--- How to complete this task ---
I need the lines below from the one with "similar works" down to the one with "delivered to your doorstep" reproduced exactly, both ends included, and nothing else.

--- Records for this exercise ---

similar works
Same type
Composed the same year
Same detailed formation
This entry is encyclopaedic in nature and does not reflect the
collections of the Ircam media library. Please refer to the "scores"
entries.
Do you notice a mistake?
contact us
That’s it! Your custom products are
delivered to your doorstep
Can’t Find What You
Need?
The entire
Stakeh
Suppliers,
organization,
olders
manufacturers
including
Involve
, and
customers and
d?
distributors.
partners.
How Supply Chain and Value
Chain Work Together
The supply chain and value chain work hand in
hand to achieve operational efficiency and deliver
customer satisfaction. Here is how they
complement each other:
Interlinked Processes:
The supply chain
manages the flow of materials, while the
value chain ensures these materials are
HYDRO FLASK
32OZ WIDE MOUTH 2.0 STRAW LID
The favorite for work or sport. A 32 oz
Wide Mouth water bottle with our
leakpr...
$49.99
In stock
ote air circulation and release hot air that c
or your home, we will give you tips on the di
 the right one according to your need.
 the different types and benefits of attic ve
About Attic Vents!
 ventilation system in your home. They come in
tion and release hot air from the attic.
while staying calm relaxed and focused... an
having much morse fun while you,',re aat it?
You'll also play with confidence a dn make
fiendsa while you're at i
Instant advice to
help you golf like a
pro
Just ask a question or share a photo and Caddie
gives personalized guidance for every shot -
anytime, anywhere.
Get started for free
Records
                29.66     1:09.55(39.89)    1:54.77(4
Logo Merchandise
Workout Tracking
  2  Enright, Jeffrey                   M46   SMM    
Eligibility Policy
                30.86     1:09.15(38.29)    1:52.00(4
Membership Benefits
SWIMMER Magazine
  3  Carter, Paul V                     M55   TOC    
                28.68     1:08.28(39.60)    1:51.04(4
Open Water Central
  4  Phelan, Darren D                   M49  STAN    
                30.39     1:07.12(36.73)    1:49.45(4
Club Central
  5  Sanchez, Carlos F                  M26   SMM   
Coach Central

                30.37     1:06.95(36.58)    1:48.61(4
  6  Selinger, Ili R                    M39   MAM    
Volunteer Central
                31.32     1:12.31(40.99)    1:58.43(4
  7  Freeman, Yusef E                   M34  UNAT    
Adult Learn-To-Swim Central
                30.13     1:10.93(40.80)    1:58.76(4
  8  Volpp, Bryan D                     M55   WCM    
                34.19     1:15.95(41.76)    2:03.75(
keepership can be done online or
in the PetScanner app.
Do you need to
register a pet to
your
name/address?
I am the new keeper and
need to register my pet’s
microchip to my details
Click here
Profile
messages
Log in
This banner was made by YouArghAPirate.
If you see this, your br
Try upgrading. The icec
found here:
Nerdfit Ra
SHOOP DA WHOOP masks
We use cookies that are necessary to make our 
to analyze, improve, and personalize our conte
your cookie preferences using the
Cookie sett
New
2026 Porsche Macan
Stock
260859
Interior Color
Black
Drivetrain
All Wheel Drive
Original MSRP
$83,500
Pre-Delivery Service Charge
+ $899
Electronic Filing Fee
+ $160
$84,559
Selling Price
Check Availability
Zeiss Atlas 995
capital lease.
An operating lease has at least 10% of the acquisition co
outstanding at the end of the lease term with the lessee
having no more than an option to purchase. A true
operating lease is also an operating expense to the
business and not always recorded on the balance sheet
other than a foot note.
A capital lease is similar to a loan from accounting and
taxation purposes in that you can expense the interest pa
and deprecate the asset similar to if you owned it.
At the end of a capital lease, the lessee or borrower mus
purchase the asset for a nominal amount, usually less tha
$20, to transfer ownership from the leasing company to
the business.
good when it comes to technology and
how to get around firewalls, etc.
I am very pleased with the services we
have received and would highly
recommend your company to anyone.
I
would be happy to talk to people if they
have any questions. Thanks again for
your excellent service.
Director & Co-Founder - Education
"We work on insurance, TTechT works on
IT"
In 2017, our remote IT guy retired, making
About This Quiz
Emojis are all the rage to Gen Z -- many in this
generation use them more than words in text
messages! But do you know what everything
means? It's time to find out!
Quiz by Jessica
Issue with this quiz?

...

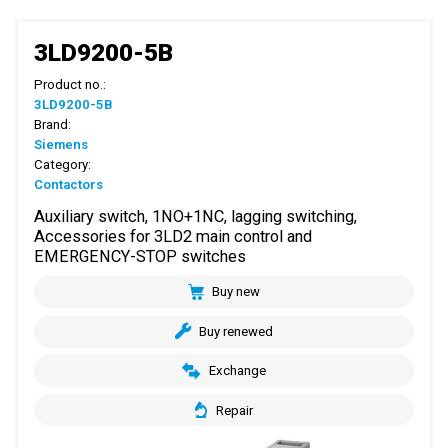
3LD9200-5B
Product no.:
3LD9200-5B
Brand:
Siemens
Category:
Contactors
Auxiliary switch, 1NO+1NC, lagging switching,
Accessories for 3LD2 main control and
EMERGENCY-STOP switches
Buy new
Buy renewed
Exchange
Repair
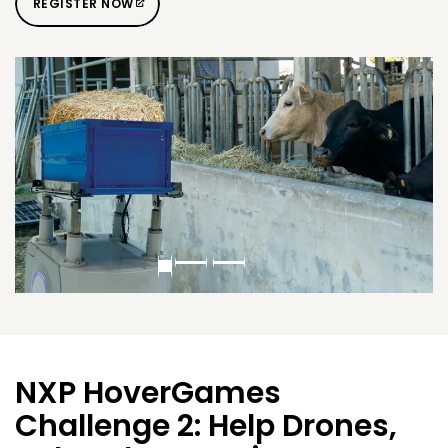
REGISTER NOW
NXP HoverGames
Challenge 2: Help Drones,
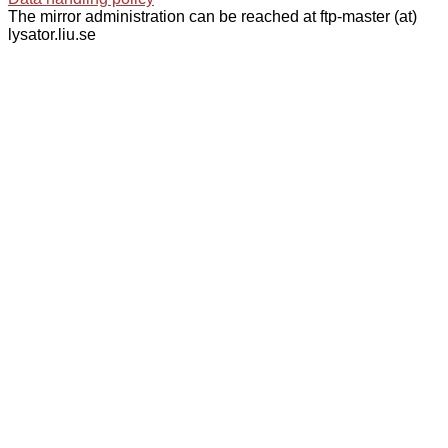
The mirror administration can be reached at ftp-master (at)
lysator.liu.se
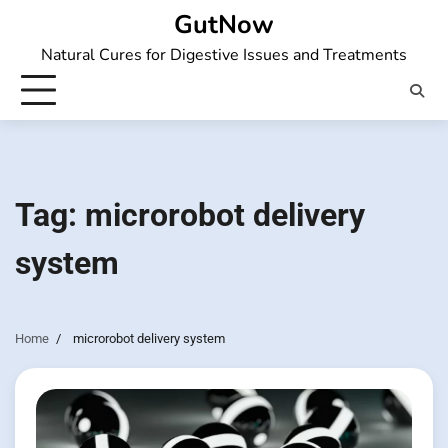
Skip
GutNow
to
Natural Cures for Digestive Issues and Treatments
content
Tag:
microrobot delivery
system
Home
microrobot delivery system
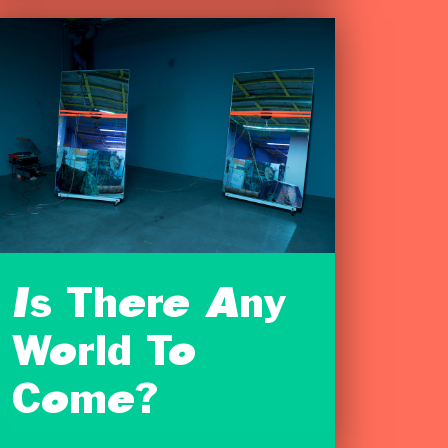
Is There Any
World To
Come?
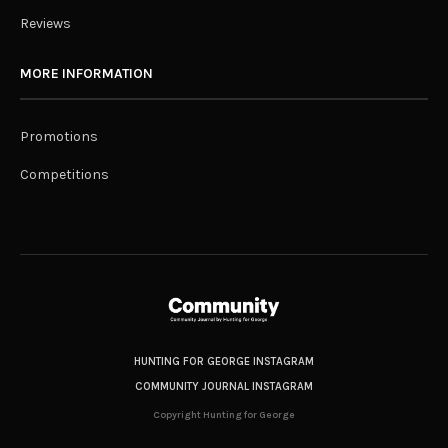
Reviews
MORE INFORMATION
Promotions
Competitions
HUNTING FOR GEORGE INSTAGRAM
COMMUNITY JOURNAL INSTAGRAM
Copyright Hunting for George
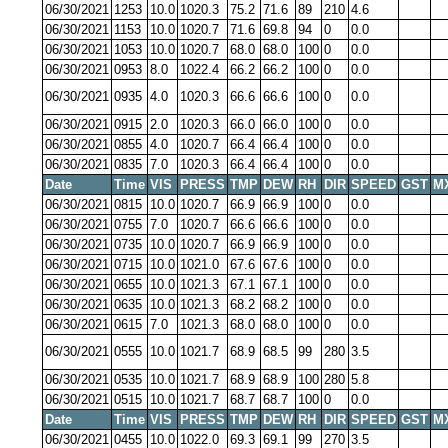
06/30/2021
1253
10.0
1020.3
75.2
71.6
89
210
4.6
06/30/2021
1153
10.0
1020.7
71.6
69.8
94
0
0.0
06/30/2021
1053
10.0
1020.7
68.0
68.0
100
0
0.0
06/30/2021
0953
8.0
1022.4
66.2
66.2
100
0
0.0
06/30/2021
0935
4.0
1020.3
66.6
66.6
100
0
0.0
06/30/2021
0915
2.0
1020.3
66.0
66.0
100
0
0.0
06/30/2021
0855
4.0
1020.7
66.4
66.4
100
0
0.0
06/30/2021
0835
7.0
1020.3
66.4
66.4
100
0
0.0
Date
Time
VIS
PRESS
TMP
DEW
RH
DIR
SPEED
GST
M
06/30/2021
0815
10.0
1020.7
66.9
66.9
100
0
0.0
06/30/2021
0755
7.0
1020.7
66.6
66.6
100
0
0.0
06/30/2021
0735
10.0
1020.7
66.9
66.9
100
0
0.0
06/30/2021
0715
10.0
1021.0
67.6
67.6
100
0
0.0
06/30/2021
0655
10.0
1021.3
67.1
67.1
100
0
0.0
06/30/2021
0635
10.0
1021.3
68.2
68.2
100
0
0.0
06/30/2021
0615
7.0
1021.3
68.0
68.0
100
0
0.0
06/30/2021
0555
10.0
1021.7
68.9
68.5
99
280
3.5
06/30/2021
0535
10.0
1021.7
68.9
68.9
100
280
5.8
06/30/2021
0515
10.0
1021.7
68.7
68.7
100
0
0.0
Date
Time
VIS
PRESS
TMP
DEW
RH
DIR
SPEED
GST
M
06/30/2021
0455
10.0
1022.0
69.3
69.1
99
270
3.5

==

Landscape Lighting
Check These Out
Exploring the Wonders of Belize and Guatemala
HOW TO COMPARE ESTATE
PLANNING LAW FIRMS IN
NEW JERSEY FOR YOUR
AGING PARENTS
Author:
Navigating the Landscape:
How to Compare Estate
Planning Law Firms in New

--- Response to the exercise ---
similar works
Same type
Composed the same year
Same detailed formation
This entry is encyclopaedic in nature and does not reflect the
collections of the Ircam media library. Please refer to the "scores"
entries.
Do you notice a mistake?
contact us
That’s it! Your custom products are
delivered to your doorstep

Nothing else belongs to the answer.